Advanced ERGMs: Constraints

1 Introduction

For this section, we will divein into ERGM constranints. Using constraints, you will be able to modify the sampling space of the model to things such as:

  • Pool (multilevel) models.
  • Accounting for data generating process.
  • Make your model behave (with caution.)
  • Even fit Discrete-Exponential Family Models (DEFM.)
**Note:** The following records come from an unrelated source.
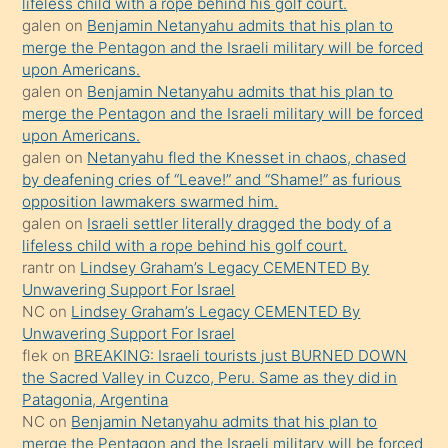
lifeless child with a rope behind his golf court.
orada
galen
on
Benjamin Netanyahu admits that his plan to
bırakıp
merge the Pentagon and the Israeli military will be forced
upon Americans.
terk
galen
on
Benjamin Netanyahu admits that his plan to
ettiğini
merge the Pentagon and the Israeli military will be forced
söyledi
upon Americans.
galen
on
Netanyahu fled the Knesset in chaos, chased
sikiş
by deafening cries of “Leave!” and “Shame!” as furious
gerekirken
opposition lawmakers swarmed him.
güzel
galen
on
Israeli settler literally dragged the body of a
şeyler
lifeless child with a rope behind his golf court.
rantr
on
Lindsey Graham’s Legacy CEMENTED By
söylemesi
Unwavering Support For Israel
onu
NC
on
Lindsey Graham’s Legacy CEMENTED By
da
Unwavering Support For Israel
şaşırtır
flek
on
BREAKING: Israeli tourists just BURNED DOWN
the Sacred Valley in Cuzco, Peru. Same as they did in
Patagonia, Argentina
NC
on
Benjamin Netanyahu admits that his plan to
merge the Pentagon and the Israeli military will be forced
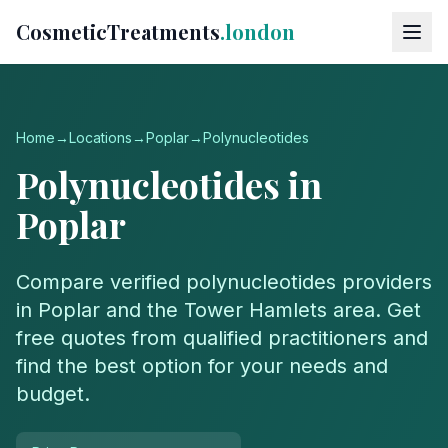
CosmeticTreatments
.london
Home
→
Locations
→
Poplar
→
Polynucleotides
Polynucleotides
in
Poplar
Compare verified
polynucleotides
providers
in
Poplar
and the
Tower Hamlets
area. Get
free quotes from qualified practitioners and
find the best option for your needs and
budget.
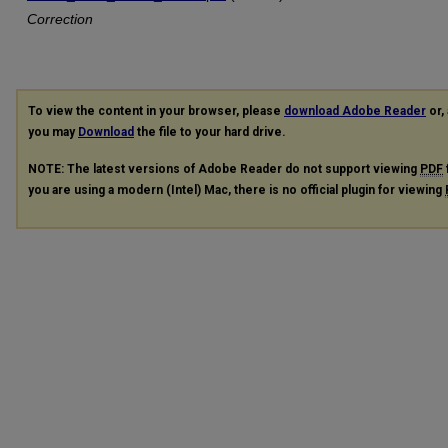
Correction
To view the content in your browser, please
download Adobe Reader
or, 
you may
Download
the file to your hard drive.
NOTE: The latest versions of Adobe Reader do not support viewing
PDF
you are using a modern (Intel) Mac, there is no official plugin for viewing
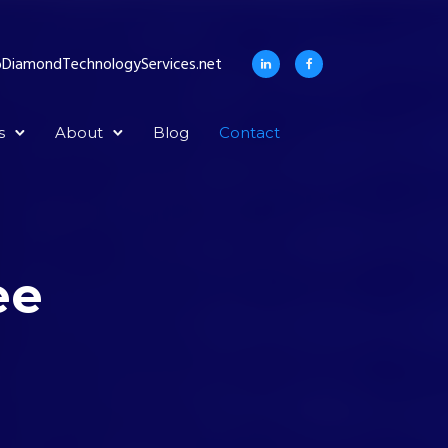
DiamondTechnologyServices.net
s
About
Blog
Contact
ee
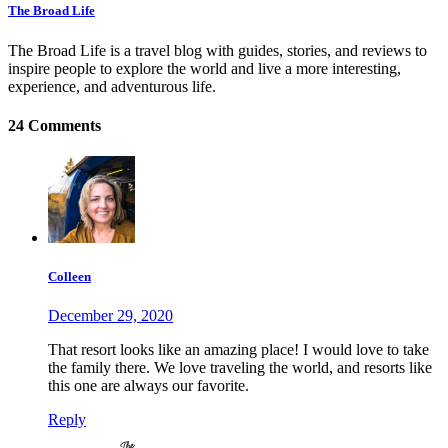
The Broad Life
The Broad Life is a travel blog with guides, stories, and reviews to
inspire people to explore the world and live a more interesting,
experience, and adventurous life.
24 Comments
Colleen
December 29, 2020
That resort looks like an amazing place! I would love to take
the family there. We love traveling the world, and resorts like
this one are always our favorite.
Reply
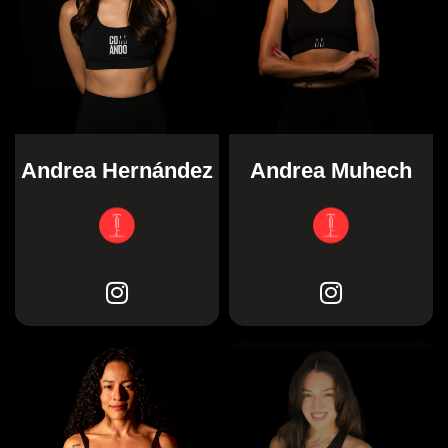
Andrea Hernández
Andrea Muhech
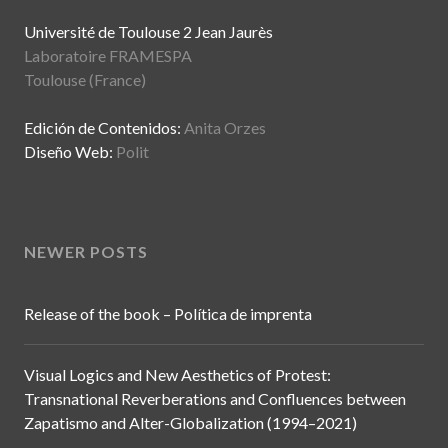
Université de Toulouse 2 Jean Jaurès
Laboratoire FRAMESPA
Toulouse (France)
Edición de Contenidos:
Anita Orzes
Diseño Web:
Polit
NEWER POSTS
Release of the book – Política de imprenta
Visual Logics and New Aesthetics of Protest:
Transnational Reverberations and Confluences between
Zapatismo and Alter-Globalization (1994–2021)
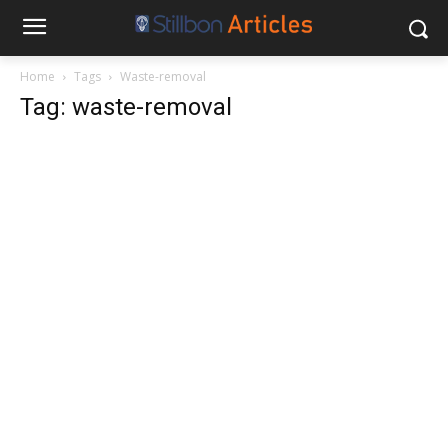
Home
Tags
Waste-removal
Tag: waste-removal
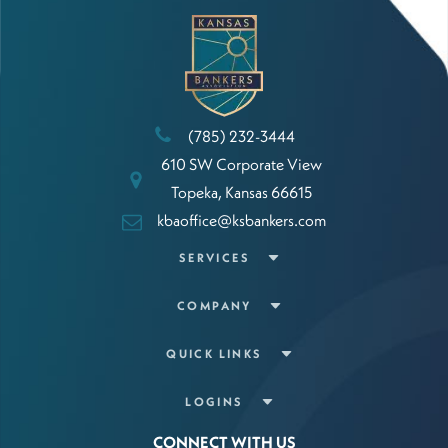
(785) 232-3444
610 SW Corporate View
Topeka, Kansas 66615
kbaoffice@ksbankers.com
SERVICES
COMPANY
QUICK LINKS
LOGINS
CONNECT WITH US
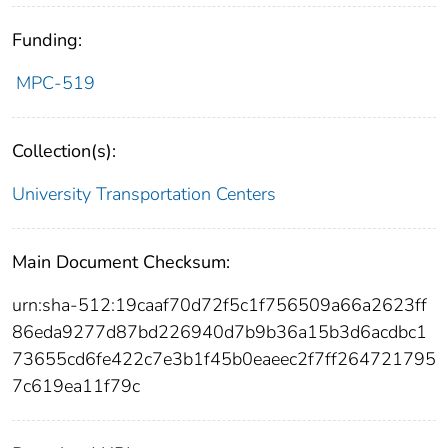
Funding:
MPC-519
Collection(s):
University Transportation Centers
Main Document Checksum:
urn:sha-512:19caaf70d72f5c1f756509a66a2623ff
86eda9277d87bd226940d7b9b36a15b3d6acdbc1
73655cd6fe422c7e3b1f45b0eaeec2f7ff264721795
7c619ea11f79c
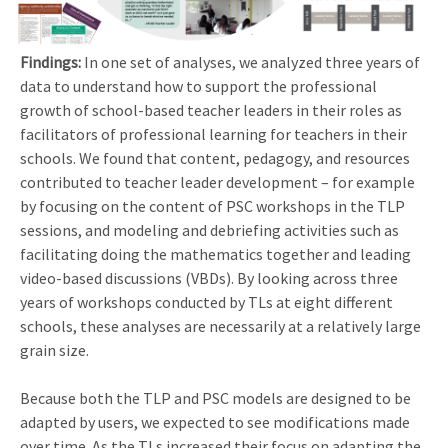
Findings:
In one set of analyses, we analyzed three years of
data to understand how to support the professional
growth of school-based teacher leaders in their roles as
facilitators of professional learning for teachers in their
schools. We found that content, pedagogy, and resources
contributed to teacher leader development – for example
by focusing on the content of PSC workshops in the TLP
sessions, and modeling and debriefing activities such as
facilitating doing the mathematics together and leading
video-based discussions (VBDs). By looking across three
years of workshops conducted by TLs at eight different
schools, these analyses are necessarily at a relatively large
grain size.
Because both the TLP and PSC models are designed to be
adapted by users, we expected to see modifications made
over time. As the TLs increased their focus on adapting the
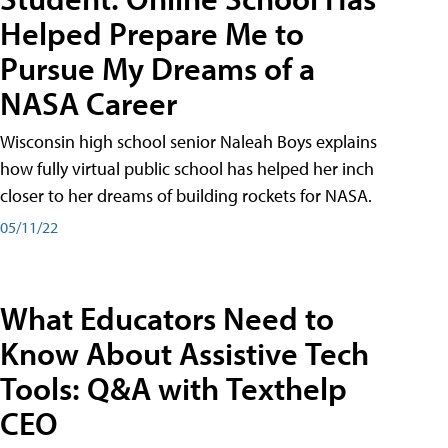
Helped Prepare Me to
Pursue My Dreams of a
NASA Career
Wisconsin high school senior Naleah Boys explains
how fully virtual public school has helped her inch
closer to her dreams of building rockets for NASA.
05/11/22
What Educators Need to
Know About Assistive Tech
Tools: Q&A with Texthelp
CEO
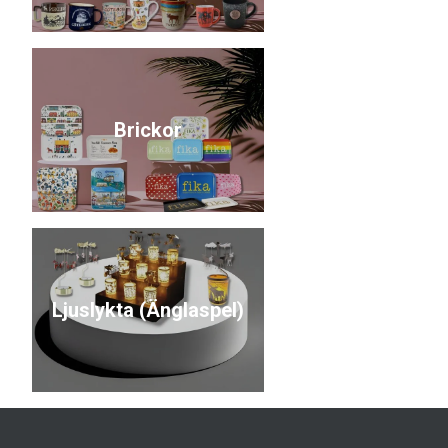
Brickor
Ljuslykta (Änglaspel)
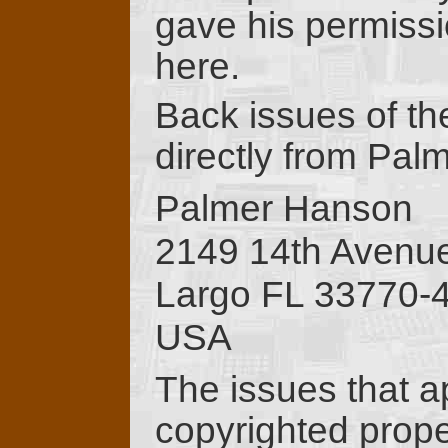
gave his permissi
here.
Back issues of th
directly from Pal
Palmer Hanson
2149 14th Aven
Largo FL 33770-
USA
The issues that a
copyrighted proper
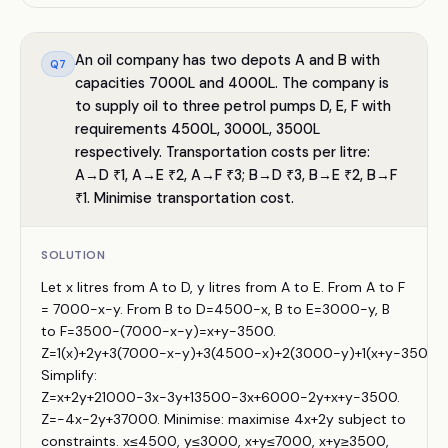
An oil company has two depots A and B with
Q
7
capacities 7000L and 4000L. The company is
to supply oil to three petrol pumps D, E, F with
requirements 4500L, 3000L, 3500L
respectively. Transportation costs per litre:
A→D ₹1, A→E ₹2, A→F ₹3; B→D ₹3, B→E ₹2, B→F
₹1. Minimise transportation cost.
SOLUTION
Let x litres from A to D, y litres from A to E. From A to F
= 7000−x−y. From B to D=4500−x, B to E=3000−y, B
to F=3500−(7000−x−y)=x+y−3500.
Z=1(x)+2y+3(7000−x−y)+3(4500−x)+2(3000−y)+1(x+y−3500).
Simplify:
Z=x+2y+21000−3x−3y+13500−3x+6000−2y+x+y−3500.
Z=−4x−2y+37000. Minimise: maximise 4x+2y subject to
constraints. x≤4500, y≤3000, x+y≤7000, x+y≥3500,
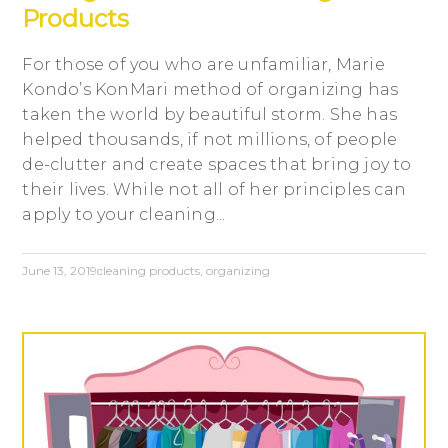
Products
For those of you who are unfamiliar, Marie
Kondo’s KonMari method of organizing has
taken the world by beautiful storm. She has
helped thousands, if not millions, of people
de-clutter and create spaces that bring joy to
their lives. While not all of her principles can
apply to your cleaning...
June 13, 2019
cleaning products
,
organizing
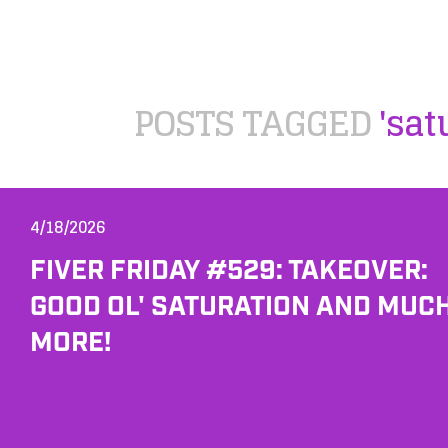
POSTS TAGGED
'sat
4/18/2026
FIVER FRIDAY #529: TAKEOVER:
GOOD OL' SATURATION AND MUC
MORE!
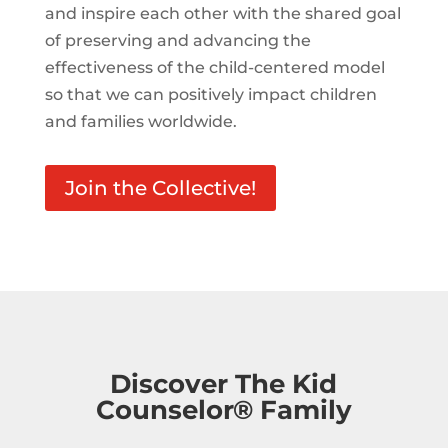
and inspire each other with the shared goal
of preserving and advancing the
effectiveness of the child-centered model
so that we can positively impact children
and families worldwide.
Join the Collective!
Discover The Kid
Counselor® Family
We will start with formally understanding what does constraining the space mean and then continue with a couple of examples.

2 Constraining ERGMs

Exponential Random Graph Models [ERGMs] can represent a variety of network classes. We often look at “regular” social networks like students in schools, colleagues in the workplace, or families. Nonetheless, some social networks we study have features that restrict how connections can occur. Typical examples are bi-partite graphs and multilevel networks. There are two classes of vertices in bi-partite networks, and ties can only occur between classes. On the other hand, Multilevel networks may feature multiple classes with inter-class ties somewhat restricted. In both cases, structural constraints exist, meaning that some configurations may not be plausible.

Mathematically, what we are trying to do is, instead of assuming that all network configurations are possible:

\left\{\bm{y} \in \mathcal{Y}: y_{ij} = 0, \forall i = j\right\}

we want to go a bit further avoiding loops, namely:

\left\{\bm{y} \in \mathcal{Y}: y_{ij} = 0, \forall i = j; \mathbf{y} \in C\right\},

where C is a constraint, for example, only networks with no triangles. The ergm R package has built-in capabilities to deal with some of these cases. Nonetheless, we can specify models with arbitrary structural constraints built into the model. The key is in using offset terms.

3 Example 1: Pool (block-diagonal/multilevel) ERGM

Nowadays, multi-network studies featuring a large sample of networks are easy to see. When we deal with multiple networks, there are usually two approaches to analyzing them: (a) estimate separate ERGMs and do a meta-analysis like in [ANN CITATION], or (b) fit a pooled ERGM. Here, we will follow the latter.

Pooled ERGMs resemble typical statistical methods. Assuming that the networks are independent, we can estimate a model like the following:

P_{\mathcal{Y}, \bm{\theta}}(\bm{Y}_1=\bm{y}_1, \bm{Y}_2=\bm{y}_2, \dots, \bm{Y}_1=\bm{y}_L) = \prod_l^L \exp\left(\bm{\theta}^{\mathbf{t}} s(y_l)\right)\kappa_l(\bm{\theta})^{-1}

In this case, we are assuming that all networks have the same data generating process, meaning that they call come from the same \mathcal{Y}. If that’s not the case and, just like in any regression analysis, we could write either a hierarchical model where model parameters come from a common distribution, or fit a random effects ERGM as described in Slaughter and Koehly (2016).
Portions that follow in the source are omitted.